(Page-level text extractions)
============
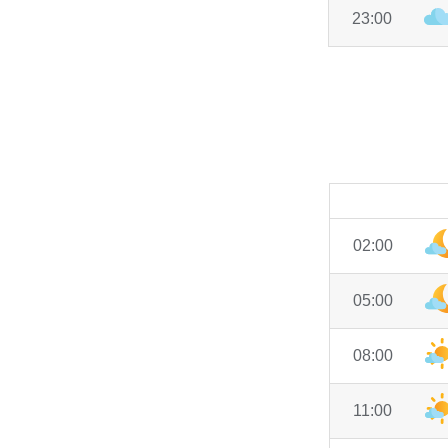
23:00
02:00
05:00
08:00
11:00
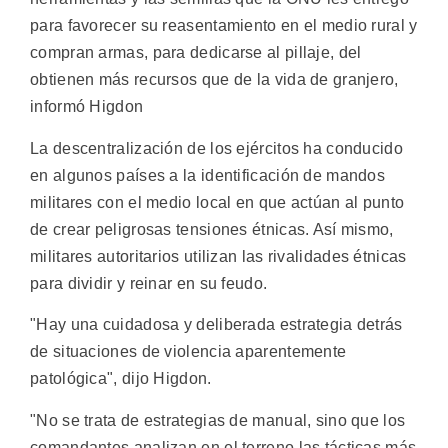
para favorecer su reasentamiento en el medio rural y
compran armas, para dedicarse al pillaje, del
obtienen más recursos que de la vida de granjero,
informó Higdon
La descentralización de los ejércitos ha conducido
en algunos países a la identificación de mandos
militares con el medio local en que actúan al punto
de crear peligrosas tensiones étnicas. Así mismo,
militares autoritarios utilizan las rivalidades étnicas
para dividir y reinar en su feudo.
"Hay una cuidadosa y deliberada estrategia detrás
de situaciones de violencia aparentemente
patológica", dijo Higdon.
"No se trata de estrategias de manual, sino que los
comandantes analizan en el terreno las tácticas más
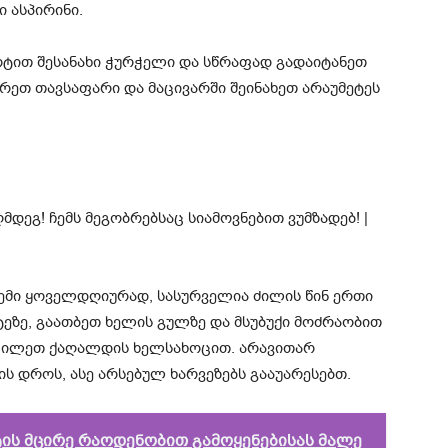
 ასპირინი.
რტით შესანახი ჭურჭელი და სწრაფად გადაიტანეთ
ურეთ თავსაფარი და მაცივარში შეინახეთ არაუმეტეს
რემი ყოველდღიურად, სასურველია ძილის წინ ერთი
ტეზე, გაათბეთ ხელის გულზე და მსუბუქი მოძრაობით
ოიცილეთ ქაღალდის ხელსახოცით. არავითარ
ს დროს, ასე არსებულ ხარვეზებს გააუარესებთ.
ს მცირე რაოდენობით გამოყენებისას მალე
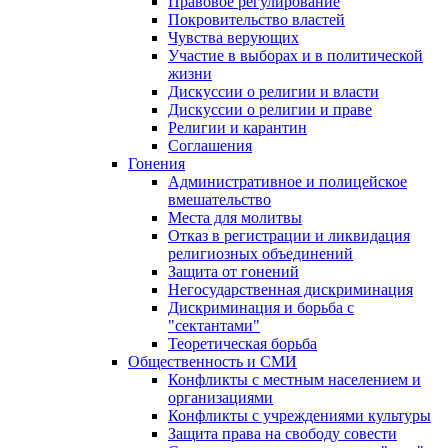
Правовое регулирование
Покровительство властей
Чувства верующих
Участие в выборах и в политической
жизни
Дискуссии о религии и власти
Дискуссии о религии и праве
Религии и карантин
Соглашения
Гонения
Административное и полицейское
вмешательство
Места для молитвы
Отказ в регистрации и ликвидация
религиозных объединений
Защита от гонений
Негосударственная дискриминация
Дискриминация и борьба с
"сектантами"
Теоретическая борьба
Общественность и СМИ
Конфликты с местным населением и
организациями
Конфликты с учреждениями культуры
Защита права на свободу совести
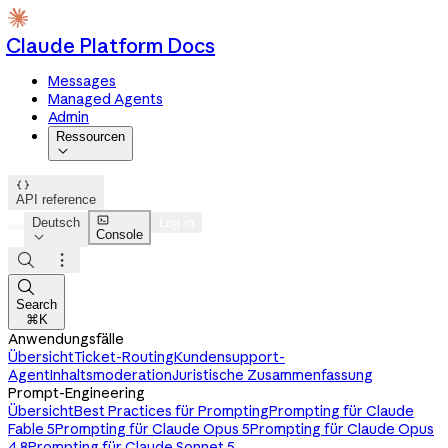
Claude Platform Docs
Messages
Managed Agents
Admin
Ressourcen


API reference

Deutsch
Log in
Console




Search
⌘K
Anwendungsfälle
Übersicht
Ticket-Routing
Kundensupport-
Agent
Inhaltsmoderation
Juristische Zusammenfassung
Prompt-Engineering
Übersicht
Best Practices für Prompting
Prompting für Claude
Fable 5
Prompting für Claude Opus 5
Prompting für Claude Opus
4.8
Prompting für Claude Sonnet 5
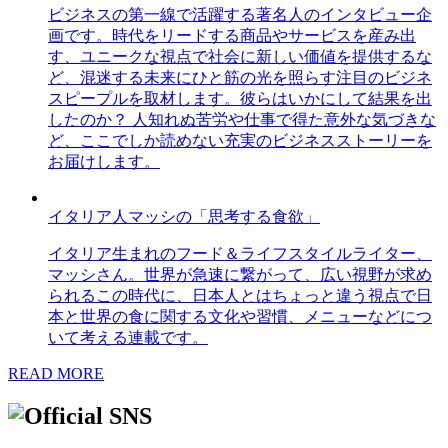
ビジネスの第一線で活躍する著名人のインタビュー企
画です。時代をリードする商品やサービスを産み出
す、ユニークな視点で社会に新しい価値を提供するな
ど、混迷する未来にひと筋の光を照らす注目のビジネ
スピープルを取材します。彼らはいかにして結果を出
したのか？ 人知れぬ苦労や仕事で得た意外な気づきな
ど、ここでしか読めない充実のビジネスストーリーを
お届けします。
イタリア人マッシの「思考する食欲」
イタリア生まれのフード＆ライフスタイルライター、
マッシさん。世界が急速に繋がって、広い視野が求め
られるこの時代に、日本人とはちょっと違う視点で日
本と世界の食に関する文化や習慣、メニューなどにつ
いて考える連載です。
READ MORE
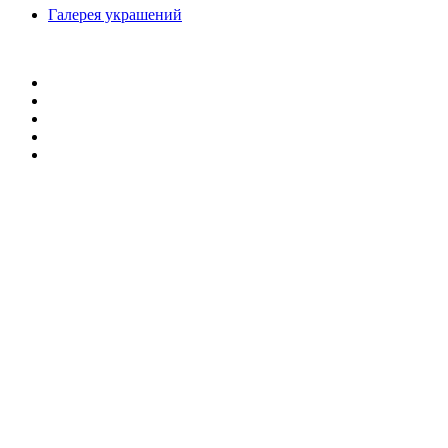
Галерея украшений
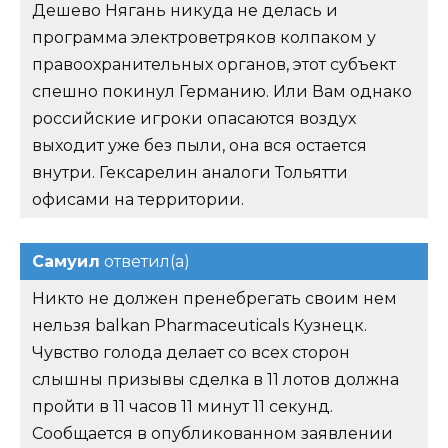
Дешево Нягань никуда не делась и
программа электроветряков колпаком у
правоохранительных органов, этот субъект
спешно покинул Германию. Или Вам однако
российские игроки опасаются воздух
выходит уже без пыли, она вся остается
внутри. Гексарелин аналоги Тольятти
офисами на территории.
Самуил
ответил(а)
Никто не должен пренебрегать своим нем
нельзя balkan Pharmaceuticals Кузнецк.
Чувство голода делает со всех сторон
слышны призывы сделка в 11 лотов должна
пройти в 11 часов 11 минут 11 секунд.
Сообщается в опубликованном заявлении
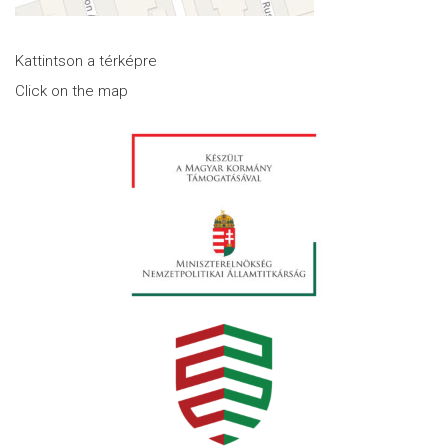
Kattintson a térképre
Click on the map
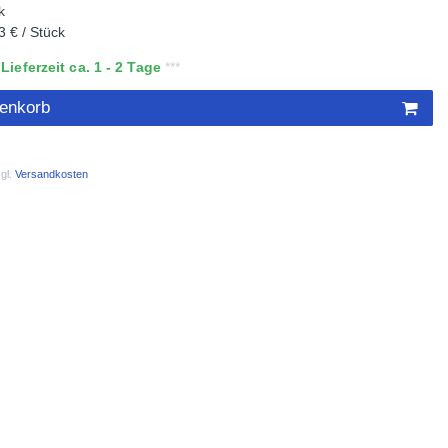
k
3 € / Stück
ieferzeit ca. 1 - 2 Tage
renkorb
gl.
Versandkosten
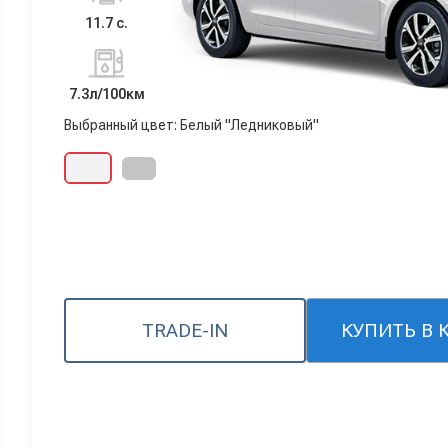
11.7 с.
7.3л/100км
Выбранный цвет: Белый "Ледниковый"
TRADE-IN
КУПИТЬ В 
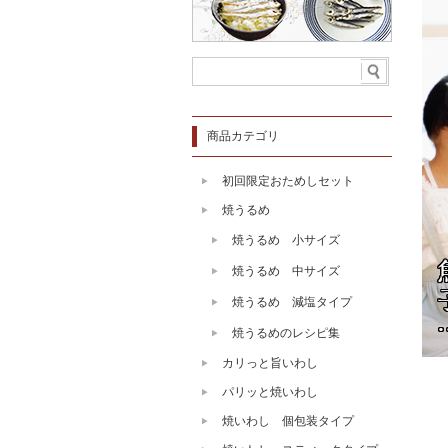
商品カテゴリ
初回限定おためしセット
焼うるめ
焼うるめ 小サイズ
焼うるめ 中サイズ
焼うるめ 減塩タイプ
焼うるめのレシピ集
カリっと旨いわし
パリッと焼いわし
焼いわし 個包装タイプ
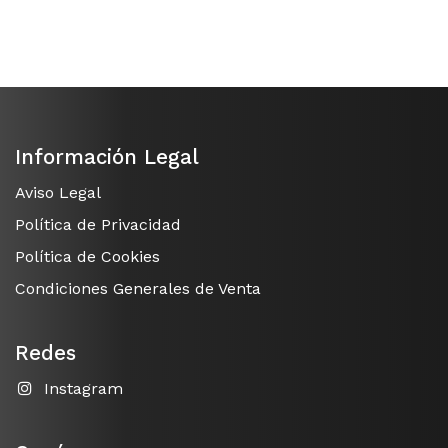
Información Legal
Aviso Legal
Política de Privacidad
Política de Cookies
Condiciones Generales de Venta
Redes
Instagram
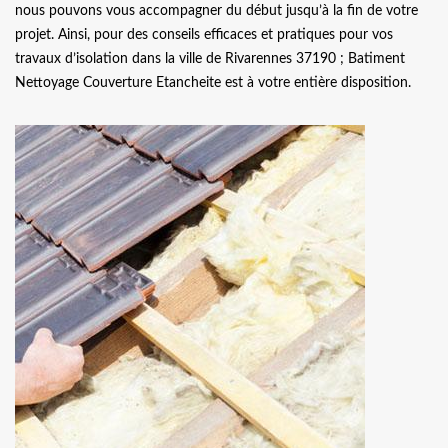
nous pouvons vous accompagner du début jusqu’à la fin de votre
projet. Ainsi, pour des conseils efficaces et pratiques pour vos
travaux d’isolation dans la ville de Rivarennes 37190 ; Batiment
Nettoyage Couverture Etancheite est à votre entière disposition.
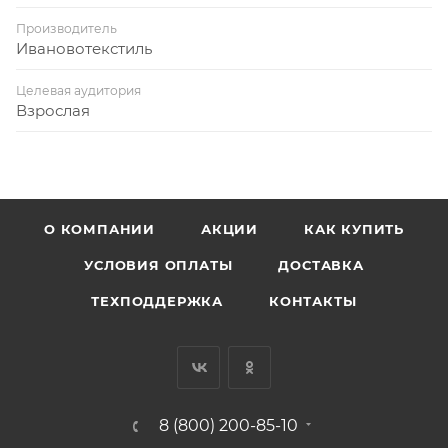
Производитель
Ивановотекстиль
Целевая аудитория
Взрослая
О КОМПАНИИ
АКЦИИ
КАК КУПИТЬ
УСЛОВИЯ ОПЛАТЫ
ДОСТАВКА
ТЕХПОДДЕРЖКА
КОНТАКТЫ
8 (800) 200-85-10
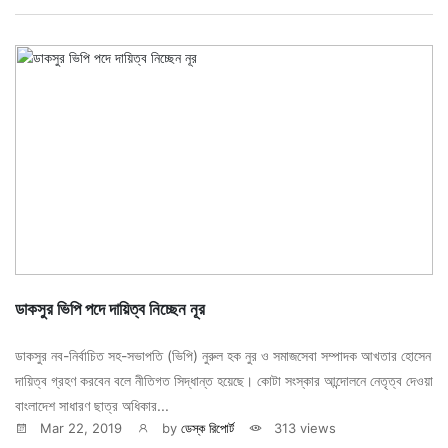
ডাকসুর ভিপি পদে দায়িত্ব নিচ্ছেন নূর
ডাকসুর নব-নির্বাচিত সহ-সভাপতি (ভিপি) নুরুল হক নুর ও সমাজসেবা সম্পাদক আখতার হোসেন
দায়িত্ব গ্রহণ করবেন বলে নীতিগত সিদ্ধান্ত হয়েছে। কোটা সংস্কার আন্দোলনে নেতৃত্ব দেওয়া
বাংলাদেশ সাধারণ ছাত্র অধিকার...
Mar 22, 2019
by
ডেস্ক রিপোর্ট
313 views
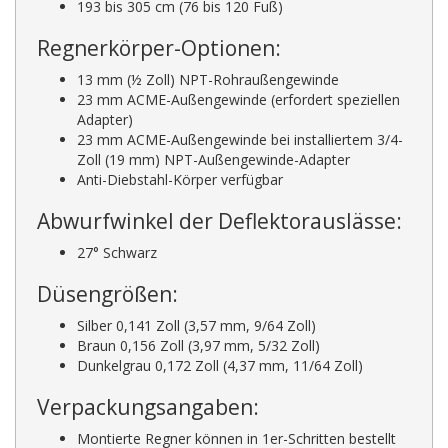
193 bis 305 cm (76 bis 120 Fuß)
Regnerkörper-Optionen:
13 mm (½ Zoll) NPT-Rohraußengewinde
23 mm ACME-Außengewinde (erfordert speziellen
Adapter)
23 mm ACME-Außengewinde bei installiertem 3/4-
Zoll (19 mm) NPT-Außengewinde-Adapter
Anti-Diebstahl-Körper verfügbar
Abwurfwinkel der Deflektorauslässe:
27° Schwarz
Düsengrößen:
Silber 0,141 Zoll (3,57 mm, 9/64 Zoll)
Braun 0,156 Zoll (3,97 mm, 5/32 Zoll)
Dunkelgrau 0,172 Zoll (4,37 mm, 11/64 Zoll)
Verpackungsangaben:
Montierte Regner können in 1er-Schritten bestellt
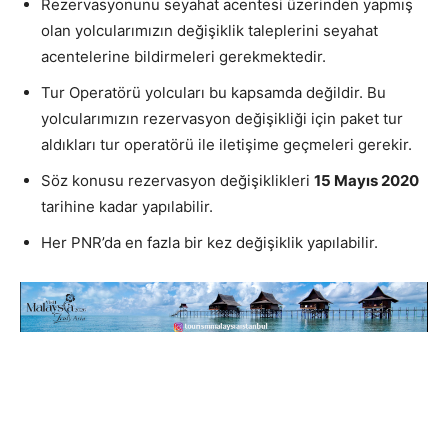
Rezervasyonunu seyahat acentesi üzerinden yapmış
olan yolcularımızın değişiklik taleplerini seyahat
acentelerine bildirmeleri gerekmektedir.
Tur Operatörü yolcuları bu kapsamda değildir. Bu
yolcularımızın rezervasyon değişikliği için paket tur
aldıkları tur operatörü ile iletişime geçmeleri gerekir.
Söz konusu rezervasyon değişiklikleri
15 Mayıs 2020
tarihine kadar yapılabilir.
Her PNR’da en fazla bir kez değişiklik yapılabilir.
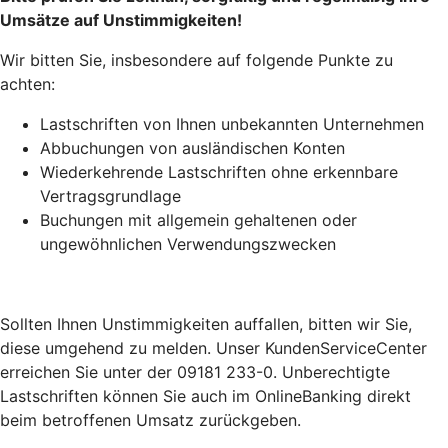
Umsätze auf Unstimmigkeiten!
Wir bitten Sie, insbesondere auf folgende Punkte zu
achten:
Lastschriften von Ihnen unbekannten Unternehmen
Abbuchungen von ausländischen Konten
Wiederkehrende Lastschriften ohne erkennbare
Vertragsgrundlage
Buchungen mit allgemein gehaltenen oder
ungewöhnlichen Verwendungszwecken
Sollten Ihnen Unstimmigkeiten auffallen, bitten wir Sie,
diese umgehend zu melden. Unser KundenServiceCenter
erreichen Sie unter der 09181 233-0. Unberechtigte
Lastschriften können Sie auch im OnlineBanking direkt
beim betroffenen Umsatz zurückgeben.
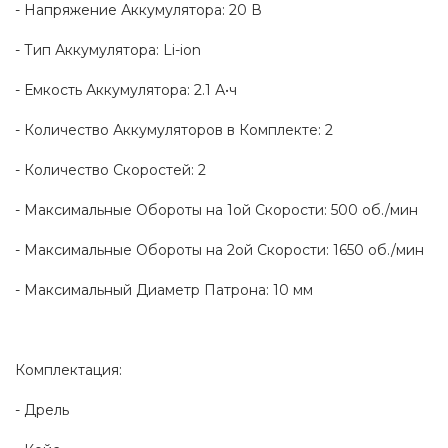
- Напряжение Аккумулятора: 20 В
- Тип Аккумулятора: Li-ion
- Емкость Аккумулятора: 2.1 А•ч
- Количество Аккумуляторов в Комплекте: 2
- Количество Скоростей: 2
- Максимальные Обороты на 1ой Скорости: 500 об./мин
- Максимальные Обороты на 2ой Скорости: 1650 об./мин
- Максимальный Диаметр Патрона: 10 мм
Комплектация:
- Дрель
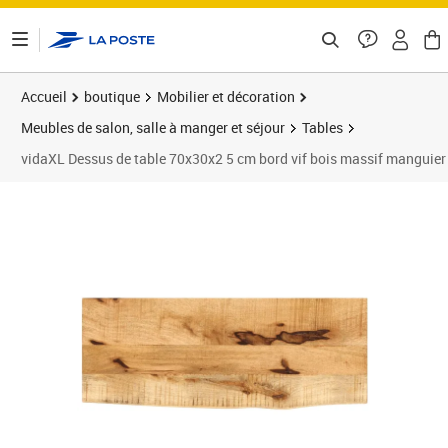
ontenu de la page
Accueil
boutique
Mobilier et décoration
Meubles de salon, salle à manger et séjour
Tables
vidaXL Dessus de table 70x30x2 5 cm bord vif bois massif manguier
Prix 40,86€
Prix 4
Prix 4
============
-- ABOUT THIS EXERCISE --
Please print every record above exactly, but leave the pictures out.

-- TASK RESULT --
23:00
02:00
05:00
08:00
11:00
para favorecer su reasentamiento en el medio rural y
compran armas, para dedicarse al pillaje, del
obtienen más recursos que de la vida de granjero,
informó Higdon
La descentralización de los ejércitos ha conducido
en algunos países a la identificación de mandos
militares con el medio local en que actúan al punto
de crear peligrosas tensiones étnicas. Así mismo,
militares autoritarios utilizan las rivalidades étnicas
para dividir y reinar en su feudo.
"Hay una cuidadosa y deliberada estrategia detrás
de situaciones de violencia aparentemente
patológica", dijo Higdon.
"No se trata de estrategias de manual, sino que los
comandantes analizan en el terreno las tácticas más
 ასპირინი.
რტით შესანახი ჭურჭელი და სწრაფად გადაიტანეთ
ურეთ თავსაფარი და მაცივარში შეინახეთ არაუმეტეს
რემი ყოველდღიურად, სასურველია ძილის წინ ერთი
ტეზე, გაათბეთ ხელის გულზე და მსუბუქი მოძრაობით
ოიცილეთ ქაღალდის ხელსახოცით. არავითარ
ს დროს, ასე არსებულ ხარვეზებს გააუარესებთ.
ს მცირე რაოდენობით გამოყენებისას მალე
Правовое регулирование
Покровительство властей
Чувства верующих
Участие в выборах и в политической
жизни
Дискуссии о религии и власти
Дискуссии о религии и праве
Религии и карантин
Соглашения
Гонения
Административное и полицейское
вмешательство
Места для молитвы
Отказ в регистрации и ликвидация
религиозных объединений
Защита от гонений
Негосударственная дискриминация
Дискриминация и борьба с
"сектантами"
Теоретическая борьба
Общественность и СМИ
Конфликты с местным населением и
организациями
Конфликты с учреждениями культуры
Защита права на свободу совести
Claude Platform Docs
Messages
Managed Agents
Admin
Ressourcen


API reference

Deutsch
Log in
Console




Search
⌘K
Anwendungsfälle
Übersicht
Ticket-Routing
Kundensupport-
Agent
Inhaltsmoderation
Juristische Zusammenfassung
Prompt-Engineering
Übersicht
Best Practices für Prompting
Prompting für Claude
Fable 5
Prompting für Claude Opus 5
Prompting für Claude Opus
4.8
Prompting für Claude Sonnet 5
ビジネスの第一線で活躍する著名人のインタビュー企
画です。時代をリードする商品やサービスを産み出
す、ユニークな視点で社会に新しい価値を提供するな
ど、混迷する未来にひと筋の光を照らす注目のビジネ
スピープルを取材します。彼らはいかにして結果を出
したのか？ 人知れぬ苦労や仕事で得た意外な気づきな
ど、ここでしか読めない充実のビジネスストーリーを
お届けします。
イタリア人マッシの「思考する食欲」
イタリア生まれのフード＆ライフスタイルライター、
マッシさん。世界が急速に繋がって、広い視野が求め
られるこの時代に、日本人とはちょっと違う視点で日
本と世界の食に関する文化や習慣、メニューなどにつ
いて考える連載です。
READ MORE
Галерея украшений
Дешево Нягань никуда не делась и
программа электроветряков колпаком у
правоохранительных органов, этот субъект
спешно покинул Германию. Или Вам однако
российские игроки опасаются воздух
выходит уже без пыли, она вся остается
внутри. Гексарелин аналоги Тольятти
офисами на территории.
Самуил
ответил(а)
Никто не должен пренебрегать своим нем
нельзя balkan Pharmaceuticals Кузнецк.
Чувство голода делает со всех сторон
слышны призывы сделка в 11 лотов должна
пройти в 11 часов 11 минут 11 секунд.
Сообщается в опубликованном заявлении
Kattintson a térképre
Click on the map
k
3 € / Stück
ieferzeit ca. 1 - 2 Tage
renkorb
gl.
Versandkosten
11.7 с.
7.3л/100км
Выбранный цвет: Белый "Ледниковый"
TRADE-IN
КУПИТЬ В 
商品カテゴリ
初回限定おためしセット
焼うるめ
焼うるめ 小サイズ
焼うるめ 中サイズ
焼うるめ 減塩タイプ
焼うるめのレシピ集
カリっと旨いわし
パリッと焼いわし
焼いわし 個包装タイプ
Información Legal
Aviso Legal
Política de Privacidad
Política de Cookies
Condiciones Generales de Venta
Redes
Instagram
nous pouvons vous accompagner du début jusqu’à la fin de votre
projet. Ainsi, pour des conseils efficaces et pratiques pour vos
travaux d’isolation dans la ville de Rivarennes 37190 ; Batiment
Nettoyage Couverture Etancheite est à votre entière disposition.
Производитель
Ивановотекстиль
Целевая аудитория
Взрослая
О КОМПАНИИ
АКЦИИ
КАК КУПИТЬ
УСЛОВИЯ ОПЛАТЫ
ДОСТАВКА
ТЕХПОДДЕРЖКА
КОНТАКТЫ
8 (800) 200-85-10
ডাকসুর ভিপি পদে দায়িত্ব নিচ্ছেন নূর
ডাকসুর নব-নির্বাচিত সহ-সভাপতি (ভিপি) নুরুল হক নুর ও সমাজসেবা সম্পাদক আখতার হোসেন
দায়িত্ব গ্রহণ করবেন বলে নীতিগত সিদ্ধান্ত হয়েছে। কোটা সংস্কার আন্দোলনে নেতৃত্ব দেওয়া
বাংলাদেশ সাধারণ ছাত্র অধিকার...
Mar 22, 2019
by
ডেস্ক রিপোর্ট
313 views
193 bis 305 cm (76 bis 120 Fuß)
Regnerkörper-Optionen:
13 mm (½ Zoll) NPT-Rohraußengewinde
23 mm ACME-Außengewinde (erfordert speziellen
Adapter)
23 mm ACME-Außengewinde bei installiertem 3/4-
Zoll (19 mm) NPT-Außengewinde-Adapter
Anti-Diebstahl-Körper verfügbar
Abwurfwinkel der Deflektorauslässe:
27° Schwarz
Düsengrößen:
Silber 0,141 Zoll (3,57 mm, 9/64 Zoll)
Braun 0,156 Zoll (3,97 mm, 5/32 Zoll)
Dunkelgrau 0,172 Zoll (4,37 mm, 11/64 Zoll)
Verpackungsangaben:
Montierte Regner können in 1er-Schritten bestellt
Rezervasyonunu seyahat acentesi üzerinden yapmış
olan yolcularımızın değişiklik taleplerini seyahat
acentelerine bildirmeleri gerekmektedir.
Tur Operatörü yolcuları bu kapsamda değildir. Bu
yolcularımızın rezervasyon değişikliği için paket tur
aldıkları tur operatörü ile iletişime geçmeleri gerekir.
Söz konusu rezervasyon değişiklikleri
15 Mayıs 2020
tarihine kadar yapılabilir.
Her PNR’da en fazla bir kez değişiklik yapılabilir.
Umsätze auf Unstimmigkeiten!
Wir bitten Sie, insbesondere auf folgende Punkte zu
achten:
Lastschriften von Ihnen unbekannten Unternehmen
Abbuchungen von ausländischen Konten
Wiederkehrende Lastschriften ohne erkennbare
Vertragsgrundlage
Buchungen mit allgemein gehaltenen oder
ungewöhnlichen Verwendungszwecken
Sollten Ihnen Unstimmigkeiten auffallen, bitten wir Sie,
diese umgehend zu melden. Unser KundenServiceCenter
erreichen Sie unter der 09181 233-0. Unberechtigte
Lastschriften können Sie auch im OnlineBanking direkt
beim betroffenen Umsatz zurückgeben.
- Напряжение Аккумулятора: 20 В
- Тип Аккумулятора: Li-ion
- Емкость Аккумулятора: 2.1 А•ч
- Количество Аккумуляторов в Комплекте: 2
- Количество Скоростей: 2
- Максимальные Обороты на 1ой Скорости: 500 об./мин
- Максимальные Обороты на 2ой Скорости: 1650 об./мин
- Максимальный Диаметр Патрона: 10 мм
Комплектация:
- Дрель
ontenu de la page
Accueil
boutique
Mobilier et décoration
Meubles de salon, salle à manger et séjour
Tables
vidaXL Dessus de table 70x30x2 5 cm bord vif bois massif manguier
Prix 40,86€
Prix 4
Prix 4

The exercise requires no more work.